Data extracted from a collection
■ ■ ■ ■

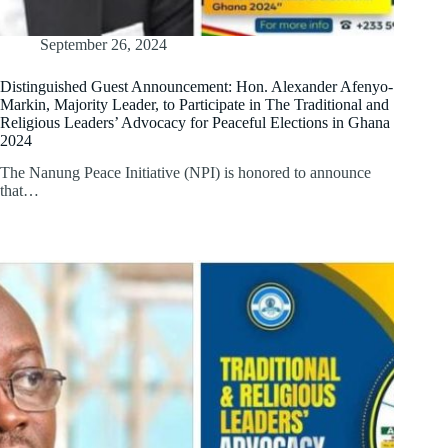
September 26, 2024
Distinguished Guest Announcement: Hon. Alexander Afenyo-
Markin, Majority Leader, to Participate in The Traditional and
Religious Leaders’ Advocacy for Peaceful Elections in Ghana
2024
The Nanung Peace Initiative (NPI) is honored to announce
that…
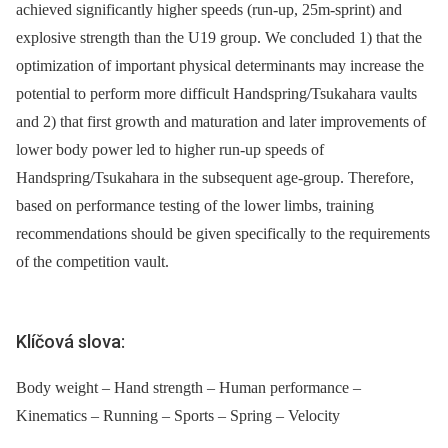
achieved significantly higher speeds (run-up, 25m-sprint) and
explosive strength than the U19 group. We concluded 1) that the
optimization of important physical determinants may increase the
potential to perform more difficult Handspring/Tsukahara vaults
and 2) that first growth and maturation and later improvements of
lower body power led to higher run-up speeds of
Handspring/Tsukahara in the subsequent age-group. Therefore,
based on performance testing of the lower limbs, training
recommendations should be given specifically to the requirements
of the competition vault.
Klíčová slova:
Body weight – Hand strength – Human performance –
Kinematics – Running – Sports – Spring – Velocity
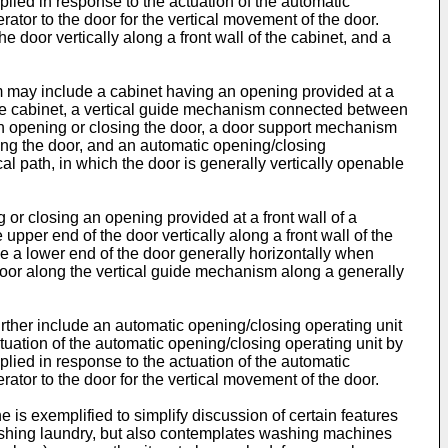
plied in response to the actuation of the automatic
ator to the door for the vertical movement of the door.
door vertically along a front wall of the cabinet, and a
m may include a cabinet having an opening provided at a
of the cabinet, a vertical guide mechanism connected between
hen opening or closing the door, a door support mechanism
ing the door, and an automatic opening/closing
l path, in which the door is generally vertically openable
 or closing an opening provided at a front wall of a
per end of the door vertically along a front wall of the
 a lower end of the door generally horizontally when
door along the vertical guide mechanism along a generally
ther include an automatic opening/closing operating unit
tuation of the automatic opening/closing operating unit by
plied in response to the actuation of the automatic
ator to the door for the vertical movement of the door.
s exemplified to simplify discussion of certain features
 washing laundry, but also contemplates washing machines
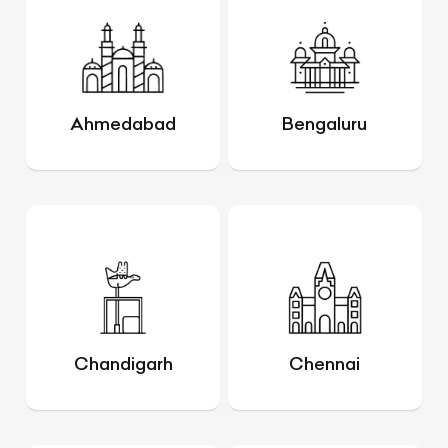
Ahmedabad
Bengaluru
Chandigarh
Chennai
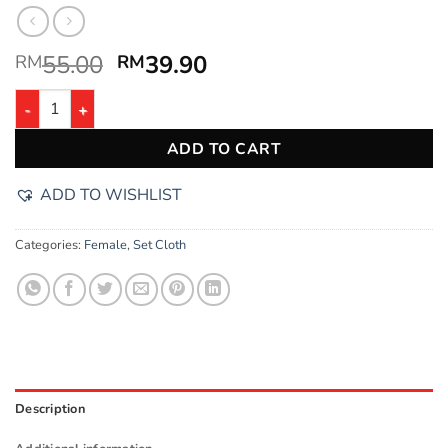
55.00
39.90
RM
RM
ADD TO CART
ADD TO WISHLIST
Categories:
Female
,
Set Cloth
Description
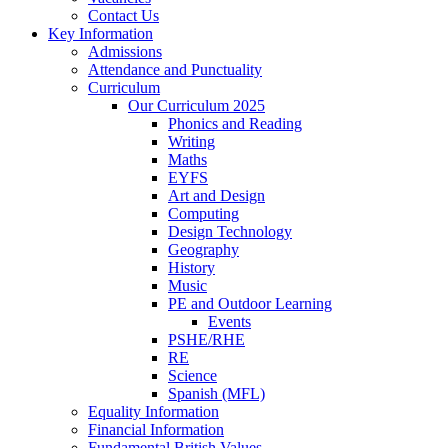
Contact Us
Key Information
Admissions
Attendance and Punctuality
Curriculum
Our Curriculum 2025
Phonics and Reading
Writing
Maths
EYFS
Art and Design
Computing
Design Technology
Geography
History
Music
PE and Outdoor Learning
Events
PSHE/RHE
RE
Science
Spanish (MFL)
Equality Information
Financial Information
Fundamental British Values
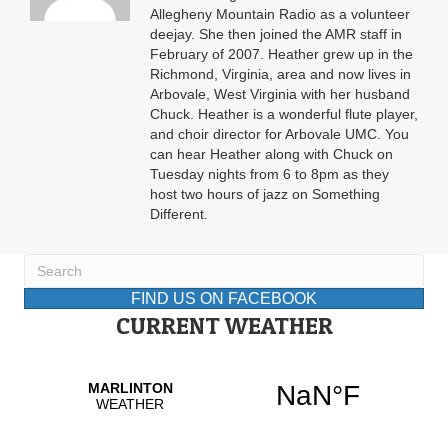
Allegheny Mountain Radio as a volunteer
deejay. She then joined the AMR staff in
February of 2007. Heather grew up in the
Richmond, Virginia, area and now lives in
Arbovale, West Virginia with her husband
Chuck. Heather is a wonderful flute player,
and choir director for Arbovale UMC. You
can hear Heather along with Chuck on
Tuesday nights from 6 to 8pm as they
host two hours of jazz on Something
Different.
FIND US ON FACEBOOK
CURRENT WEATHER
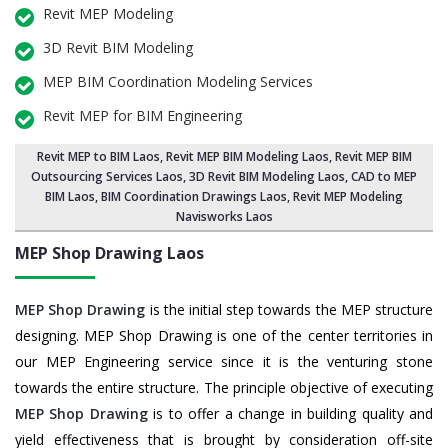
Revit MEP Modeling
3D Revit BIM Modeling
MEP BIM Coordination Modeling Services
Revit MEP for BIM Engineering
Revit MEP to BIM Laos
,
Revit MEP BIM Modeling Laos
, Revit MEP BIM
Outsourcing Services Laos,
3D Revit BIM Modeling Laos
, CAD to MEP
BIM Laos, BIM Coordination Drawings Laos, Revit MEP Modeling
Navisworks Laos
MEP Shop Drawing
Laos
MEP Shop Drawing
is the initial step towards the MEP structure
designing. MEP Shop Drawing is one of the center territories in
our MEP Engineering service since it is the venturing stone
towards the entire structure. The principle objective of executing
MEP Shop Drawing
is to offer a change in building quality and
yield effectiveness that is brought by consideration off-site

■ ■ ■ ■

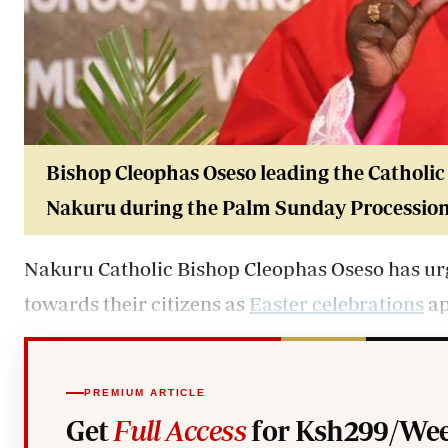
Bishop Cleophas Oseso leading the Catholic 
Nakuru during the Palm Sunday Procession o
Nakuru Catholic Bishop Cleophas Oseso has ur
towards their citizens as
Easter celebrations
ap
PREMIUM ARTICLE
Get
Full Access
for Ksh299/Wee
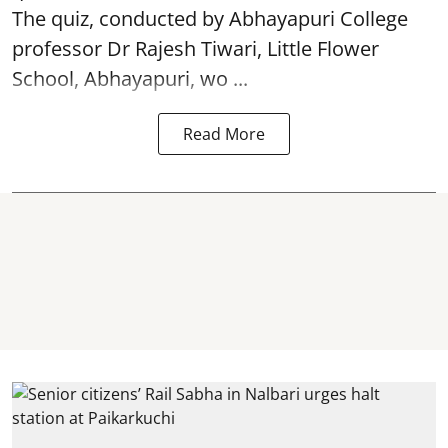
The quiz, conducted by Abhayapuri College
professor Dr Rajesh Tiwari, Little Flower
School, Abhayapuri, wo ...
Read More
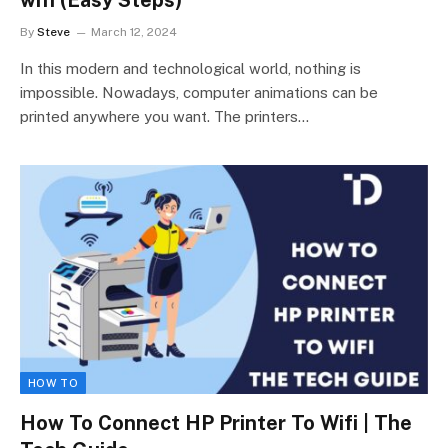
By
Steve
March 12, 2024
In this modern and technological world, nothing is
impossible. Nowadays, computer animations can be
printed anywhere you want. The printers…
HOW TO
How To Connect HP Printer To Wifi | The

■ ■ ■ ■

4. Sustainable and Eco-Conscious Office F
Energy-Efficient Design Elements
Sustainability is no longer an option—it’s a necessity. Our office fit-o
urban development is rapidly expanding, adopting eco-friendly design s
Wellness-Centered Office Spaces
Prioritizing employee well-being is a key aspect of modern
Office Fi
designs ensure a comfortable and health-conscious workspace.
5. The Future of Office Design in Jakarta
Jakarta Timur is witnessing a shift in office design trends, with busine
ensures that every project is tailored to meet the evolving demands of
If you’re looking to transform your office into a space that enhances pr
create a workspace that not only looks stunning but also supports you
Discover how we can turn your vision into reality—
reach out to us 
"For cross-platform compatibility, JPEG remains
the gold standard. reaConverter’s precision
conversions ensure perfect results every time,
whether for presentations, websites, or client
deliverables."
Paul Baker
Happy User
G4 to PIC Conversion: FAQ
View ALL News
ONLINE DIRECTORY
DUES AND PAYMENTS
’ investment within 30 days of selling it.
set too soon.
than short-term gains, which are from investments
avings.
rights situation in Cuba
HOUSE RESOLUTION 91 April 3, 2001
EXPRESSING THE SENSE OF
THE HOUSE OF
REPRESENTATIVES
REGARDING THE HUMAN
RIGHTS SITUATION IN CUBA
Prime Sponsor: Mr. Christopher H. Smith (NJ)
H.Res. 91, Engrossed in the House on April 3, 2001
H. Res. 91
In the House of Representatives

■ ■ ■ ■

#### ASSIGNED TASK
Working from the entries above, please transcribe only the lines from the line with "September 26, 2024" through the line with "and 2) that", exactly, with both end lines and without pictures.

#### WRITTEN RESPONSE
September 26, 2024
Distinguished Guest Announcement: Hon. Alexander Afenyo-
Markin, Majority Leader, to Participate in The Traditional and
Religious Leaders’ Advocacy for Peaceful Elections in Ghana
2024
The Nanung Peace Initiative (NPI) is honored to announce
that…
achieved significantly higher speeds (run-up, 25m-sprint) and
explosive strength than the U19 group. We concluded 1) that the
optimization of important physical determinants may increase the
potential to perform more difficult Handspring/Tsukahara vaults
and 2) that first growth and maturation and later improvements of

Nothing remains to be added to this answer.